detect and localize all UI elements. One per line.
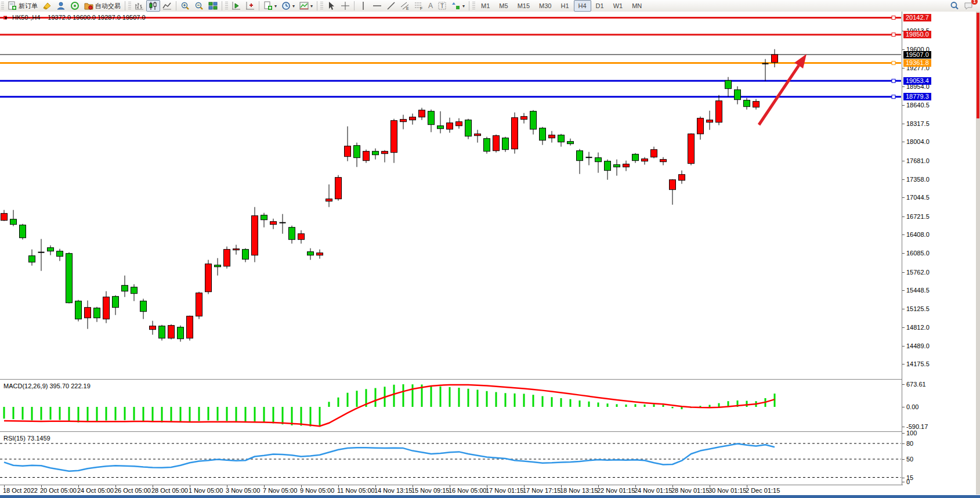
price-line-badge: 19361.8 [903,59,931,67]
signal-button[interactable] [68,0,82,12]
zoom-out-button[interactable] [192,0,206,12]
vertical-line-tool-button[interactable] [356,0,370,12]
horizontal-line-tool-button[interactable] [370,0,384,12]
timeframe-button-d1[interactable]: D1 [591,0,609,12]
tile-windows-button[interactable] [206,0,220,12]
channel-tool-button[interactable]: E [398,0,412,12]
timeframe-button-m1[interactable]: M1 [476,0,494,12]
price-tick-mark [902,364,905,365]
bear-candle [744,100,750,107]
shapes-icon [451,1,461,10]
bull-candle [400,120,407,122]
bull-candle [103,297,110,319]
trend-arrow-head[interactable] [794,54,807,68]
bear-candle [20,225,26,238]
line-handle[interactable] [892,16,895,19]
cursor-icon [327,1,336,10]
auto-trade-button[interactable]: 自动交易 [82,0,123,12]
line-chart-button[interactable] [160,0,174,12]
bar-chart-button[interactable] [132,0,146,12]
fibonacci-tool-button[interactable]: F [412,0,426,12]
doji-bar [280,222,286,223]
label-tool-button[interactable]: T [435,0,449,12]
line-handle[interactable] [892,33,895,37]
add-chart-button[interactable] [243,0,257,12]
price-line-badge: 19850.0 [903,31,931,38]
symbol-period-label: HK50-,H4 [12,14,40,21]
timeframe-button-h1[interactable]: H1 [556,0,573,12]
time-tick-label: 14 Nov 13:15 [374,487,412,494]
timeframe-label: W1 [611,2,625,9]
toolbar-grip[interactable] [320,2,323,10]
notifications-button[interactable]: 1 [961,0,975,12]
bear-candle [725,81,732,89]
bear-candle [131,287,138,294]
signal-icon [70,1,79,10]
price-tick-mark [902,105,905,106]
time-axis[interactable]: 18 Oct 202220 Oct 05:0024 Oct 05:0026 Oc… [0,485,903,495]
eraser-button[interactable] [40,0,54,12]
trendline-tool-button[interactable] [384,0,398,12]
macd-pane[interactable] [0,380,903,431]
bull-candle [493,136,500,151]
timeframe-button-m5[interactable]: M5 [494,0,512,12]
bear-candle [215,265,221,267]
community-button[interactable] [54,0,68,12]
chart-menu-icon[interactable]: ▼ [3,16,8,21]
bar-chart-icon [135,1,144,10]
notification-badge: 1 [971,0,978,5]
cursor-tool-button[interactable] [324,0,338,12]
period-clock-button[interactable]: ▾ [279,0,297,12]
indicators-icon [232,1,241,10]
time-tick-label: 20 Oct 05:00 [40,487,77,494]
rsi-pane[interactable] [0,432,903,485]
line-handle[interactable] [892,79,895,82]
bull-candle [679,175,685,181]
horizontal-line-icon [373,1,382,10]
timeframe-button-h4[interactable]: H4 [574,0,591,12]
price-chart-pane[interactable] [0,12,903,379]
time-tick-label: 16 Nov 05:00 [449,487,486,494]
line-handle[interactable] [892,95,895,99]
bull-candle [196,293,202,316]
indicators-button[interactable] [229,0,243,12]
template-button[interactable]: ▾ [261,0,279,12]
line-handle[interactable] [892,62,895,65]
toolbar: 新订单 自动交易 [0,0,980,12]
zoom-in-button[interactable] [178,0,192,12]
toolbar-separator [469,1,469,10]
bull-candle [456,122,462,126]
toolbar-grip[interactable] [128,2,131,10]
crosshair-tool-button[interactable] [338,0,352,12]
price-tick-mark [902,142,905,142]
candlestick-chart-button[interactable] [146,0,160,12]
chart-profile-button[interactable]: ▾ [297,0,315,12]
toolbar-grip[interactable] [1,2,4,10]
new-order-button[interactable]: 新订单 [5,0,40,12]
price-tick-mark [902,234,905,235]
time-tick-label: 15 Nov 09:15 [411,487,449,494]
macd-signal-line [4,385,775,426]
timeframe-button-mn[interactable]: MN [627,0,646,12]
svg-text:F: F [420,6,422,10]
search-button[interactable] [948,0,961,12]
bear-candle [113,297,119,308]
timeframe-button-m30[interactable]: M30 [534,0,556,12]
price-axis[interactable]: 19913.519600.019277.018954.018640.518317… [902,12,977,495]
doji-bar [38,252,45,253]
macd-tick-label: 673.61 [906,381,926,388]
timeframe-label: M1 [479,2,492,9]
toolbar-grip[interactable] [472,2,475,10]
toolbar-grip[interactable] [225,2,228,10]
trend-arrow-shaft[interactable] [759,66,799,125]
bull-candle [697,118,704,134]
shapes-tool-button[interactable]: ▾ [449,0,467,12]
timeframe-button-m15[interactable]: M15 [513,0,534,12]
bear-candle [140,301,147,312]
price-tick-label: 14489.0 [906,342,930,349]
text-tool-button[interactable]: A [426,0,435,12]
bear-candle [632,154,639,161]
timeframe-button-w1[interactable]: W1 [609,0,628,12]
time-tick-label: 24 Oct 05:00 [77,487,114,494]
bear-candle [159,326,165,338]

_ _ _ _ _

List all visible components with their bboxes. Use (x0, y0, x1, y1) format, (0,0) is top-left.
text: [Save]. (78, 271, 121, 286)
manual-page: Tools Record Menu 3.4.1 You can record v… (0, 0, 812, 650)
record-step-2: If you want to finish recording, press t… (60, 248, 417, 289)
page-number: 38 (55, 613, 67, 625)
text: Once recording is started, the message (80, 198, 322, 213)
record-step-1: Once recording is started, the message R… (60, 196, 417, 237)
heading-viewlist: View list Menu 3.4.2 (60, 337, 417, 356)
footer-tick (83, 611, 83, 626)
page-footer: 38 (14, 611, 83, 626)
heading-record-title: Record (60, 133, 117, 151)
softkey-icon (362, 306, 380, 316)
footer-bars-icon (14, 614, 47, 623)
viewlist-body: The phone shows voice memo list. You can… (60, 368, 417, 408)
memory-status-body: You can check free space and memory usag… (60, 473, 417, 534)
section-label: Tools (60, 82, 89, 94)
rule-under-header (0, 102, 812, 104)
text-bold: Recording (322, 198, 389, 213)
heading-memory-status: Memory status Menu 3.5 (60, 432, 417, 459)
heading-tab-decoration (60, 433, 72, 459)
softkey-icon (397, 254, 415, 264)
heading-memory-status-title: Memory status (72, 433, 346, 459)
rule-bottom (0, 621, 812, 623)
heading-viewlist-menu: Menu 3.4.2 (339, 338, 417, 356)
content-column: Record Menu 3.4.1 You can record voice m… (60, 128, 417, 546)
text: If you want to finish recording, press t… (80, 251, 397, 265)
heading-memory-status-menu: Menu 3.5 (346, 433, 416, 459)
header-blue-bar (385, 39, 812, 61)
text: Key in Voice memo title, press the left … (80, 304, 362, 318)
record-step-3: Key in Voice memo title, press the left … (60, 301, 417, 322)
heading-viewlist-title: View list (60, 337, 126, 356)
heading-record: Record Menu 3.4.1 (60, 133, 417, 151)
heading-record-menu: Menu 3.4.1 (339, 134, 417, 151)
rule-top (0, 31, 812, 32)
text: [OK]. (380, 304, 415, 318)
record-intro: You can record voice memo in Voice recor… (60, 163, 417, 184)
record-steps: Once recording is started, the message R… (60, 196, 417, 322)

_ _ _ _ _

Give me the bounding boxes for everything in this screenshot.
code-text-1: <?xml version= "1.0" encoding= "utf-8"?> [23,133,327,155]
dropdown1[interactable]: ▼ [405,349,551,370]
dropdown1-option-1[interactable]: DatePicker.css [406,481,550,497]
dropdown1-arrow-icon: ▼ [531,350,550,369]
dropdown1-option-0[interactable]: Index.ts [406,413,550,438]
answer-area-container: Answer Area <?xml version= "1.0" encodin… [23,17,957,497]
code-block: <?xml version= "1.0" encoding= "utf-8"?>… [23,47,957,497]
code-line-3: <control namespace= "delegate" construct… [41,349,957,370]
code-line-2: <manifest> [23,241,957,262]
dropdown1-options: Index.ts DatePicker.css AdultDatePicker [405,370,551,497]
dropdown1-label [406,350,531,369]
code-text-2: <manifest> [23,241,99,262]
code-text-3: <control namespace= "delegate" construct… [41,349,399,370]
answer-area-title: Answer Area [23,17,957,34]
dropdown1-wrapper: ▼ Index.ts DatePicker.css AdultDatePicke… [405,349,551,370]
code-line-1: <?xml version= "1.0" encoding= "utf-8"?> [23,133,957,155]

_ _ _ _ _

| Brief |
Please tally the lines in the data above containing the string "handle", and give the number alone.

| Final answer |
5